开发工具：PyCharm 2023.3.1 (Professional Edition)，Python 3.11

三、实验内容

1.人脸数据集构建。

1.1创建Flask项目

这是需要完成的整体目录结构：

通常自定义数据集的构建可以分为 2 步：数据收集、数据整理。

1.2 人脸图像收集

与公开数据集不同，我们需要根据需要从web上收集数据。这里我们主要通过python爬取百度图片网页上的图像。在根目录上新建一个download_data.py文件，编写代码如下:

download_data.py

import os
import requests
import re
from tqdm import tqdm

def get_image_type(url):
    return "png" if ".png" in url else "jpg" if ".jpg" in url or ".jpeg" in url else None

def get_urls_one_page(url):
    try:
        response = requests.get(url, timeout=10)
        response.raise_for_status()
        response.encoding = 'utf-8'
        html = response.text
        url_pictures_this_page = re.findall(r'"objURL":"(.*?)",', html)
        url_next_page_prefix = re.findall(r'<a href="(.*?)" class="next">下一页</a>', html)
        url_next_page = f"http://image.baidu.com/{url_next_page_prefix[0]}" if url_next_page_prefix else None
        return url_pictures_this_page, url_next_page
    except requests.RequestException as e:
        print(f"请求页面出错: {e}")
        return [], None

def download_image(url, save_dir, index, image_type):
    try:
        picture = requests.get(url, timeout=10)
        picture.raise_for_status()
        name = f"{save_dir}/{index}.{image_type}"
        with open(name, 'wb') as f:
            f.write(picture.content)
        print(f"第{index + 1}张图片下载成功")
    except Exception as e:
        print(f"第{index + 1}张图片下载失败! 错误: {e}")

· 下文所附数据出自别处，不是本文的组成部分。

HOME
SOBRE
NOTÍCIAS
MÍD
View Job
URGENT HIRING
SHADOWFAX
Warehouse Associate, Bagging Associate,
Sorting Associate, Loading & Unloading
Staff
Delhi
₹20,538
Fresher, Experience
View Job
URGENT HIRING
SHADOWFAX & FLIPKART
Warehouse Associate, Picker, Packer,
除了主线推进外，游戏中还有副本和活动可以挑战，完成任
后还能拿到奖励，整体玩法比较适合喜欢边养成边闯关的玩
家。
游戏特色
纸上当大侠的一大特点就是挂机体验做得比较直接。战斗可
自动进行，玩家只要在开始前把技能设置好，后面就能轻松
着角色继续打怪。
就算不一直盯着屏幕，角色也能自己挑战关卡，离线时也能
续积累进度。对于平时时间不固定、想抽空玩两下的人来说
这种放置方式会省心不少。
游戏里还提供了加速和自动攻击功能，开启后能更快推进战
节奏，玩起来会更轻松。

def download_images(keyWord, save_dir, number):
    if not os.path.exists(save_dir):
        os.makedirs(save_dir)
    base_url = "http://image.baidu.com/search/flip?tn=baiduimage&ipn=r&ct=201326592&cl=2&lm=-1&st=-1&fm=result&fr=&sf=1&fmq=1497491098685_R&pv=&ic=0&nc=1&z=&se=1&showtab=0&fb=0&width=&height=&face=0&istype=2&ie=utf-8&ctd=1497491098685%5E00_1519X735&word="
    url = base_url + keyWord
    a = 0
    while a < number:
        pictures_url, url = get_urls_one_page(url)
        if not pictures_url:
            break
        for i in pictures_url:
            image_type = get_image_type(i)
            if image_type:
                download_image(i, save_dir, a, image_type)
                a += 1
                if a >= number:
                    break

classlist = ['黄种人', '白种人', '黑种人', '动漫头像']
for key in tqdm(classlist, desc="下载进度"):
    download_images(key, f'data/raw/{key}/', 1000)

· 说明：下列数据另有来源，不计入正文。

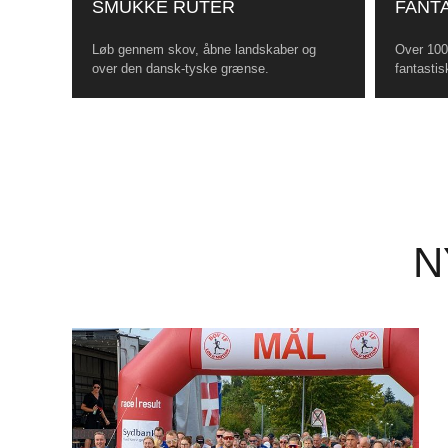
SMUKKE RUTER
FANTA
Løb gennem skov, åbne landskaber og
Over 100 
over den dansk-tyske grænse.
fantastis
N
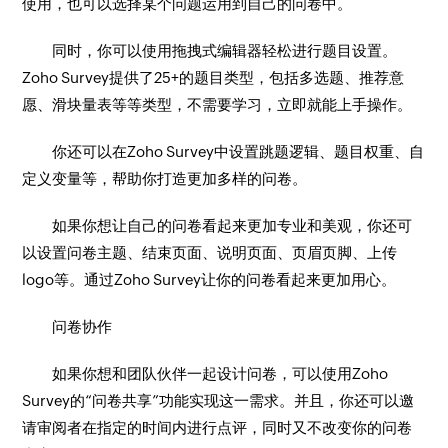
使用，也可以选择某个问题运用到自己的问卷中。
同时，你可以使用拖拽式编辑器轻松进行题目设置。
Zoho Survey提供了25+的题目类型，包括多选题、推荐意
愿、滑块量表等等类型，不需要学习，立即就能上手操作。
你还可以在Zoho Survey中设置跳题逻辑、题目权重、自
定义变量等，帮助你打造更加多样的问卷。
如果你想让自己的问卷看起来更加专业和美观，你还可
以设置问卷主题、结束页面、说明页面、页眉页脚、上传
logo等。通过Zoho Survey让你的问卷看起来更加用心。
问卷协作
如果你想和团队伙伴一起设计问卷，可以使用Zoho
Survey的“问卷共享”功能实现这一需求。并且，你还可以邀
请审阅者在指定的时间内进行点评，同时又不改变你的问卷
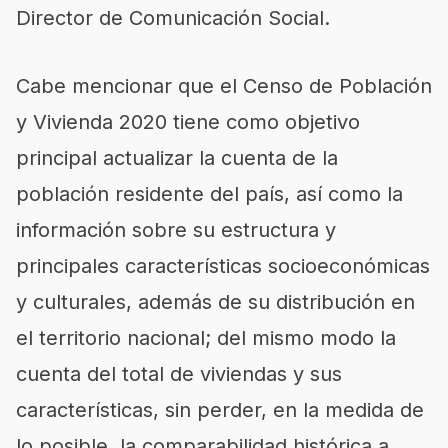
Director de Comunicación Social.
Cabe mencionar que el Censo de Población
y Vivienda 2020 tiene como objetivo
principal actualizar la cuenta de la
población residente del país, así como la
información sobre su estructura y
principales características socioeconómicas
y culturales, además de su distribución en
el territorio nacional; del mismo modo la
cuenta del total de viviendas y sus
características, sin perder, en la medida de
lo posible, la comparabilidad histórica a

由于网络上爬取的内容参差不齐，所以我直接找到了处理好的数据集使用。

链接如下：https://seeprettyface.com/mydataset.html

可以选择自己喜欢的数据集进行合成。

1.3 人脸数据整理

完成下载后，查看下载的图像会发现掺杂了一些非人脸或非对应类别的人脸，需要手动进行一些大致的清理，删除不符合要求的图像。

清理后，为了用于训练，我们需要对这些原始数据进行初步的处理。如用于生成训练，我们需要将所有图像剪切到 128*128 的尺寸，并尽量使人脸部分居中对齐。我们使用 mtcnn 插件完成对人脸的处理。具体过程为：

1.3.1 mtcnn_pytorch.zip

我们将 mtcnn_pytorch.zip 从资源中拷贝到项目根目录并解压,得到一个 mtcnn_pytorch 文件夹。在资源绑定中可以下载相关压缩包。

1.3.2 人脸对齐相关程序

在根目录新建 mtcnn.py 文件，编写人脸对齐相关程序。

mtcnn.py

import numpy as np
import torch
from PIL import Image
from mtcnn_pytorch.src.get_nets import PNet, RNet, ONet
from mtcnn_pytorch.src.box_utils import nms, calibrate_box, get_image_boxes, convert_to_square
from mtcnn_pytorch.src.first_stage import run_first_stage
from mtcnn_pytorch.src.align_trans import get_reference_facial_points, warp_and_crop_face

device = torch.device("cuda:0" if torch.cuda.is_available() else "cpu")

class MTCNN():
    def __init__(self):
        self.pnet = PNet().to(device)
        self.rnet = RNet().to(device)
        self.onet = ONet().to(device)
        self.pnet.eval()
        self.rnet.eval()
        self.onet.eval()
        self.reference = get_reference_facial_points(default_square=True)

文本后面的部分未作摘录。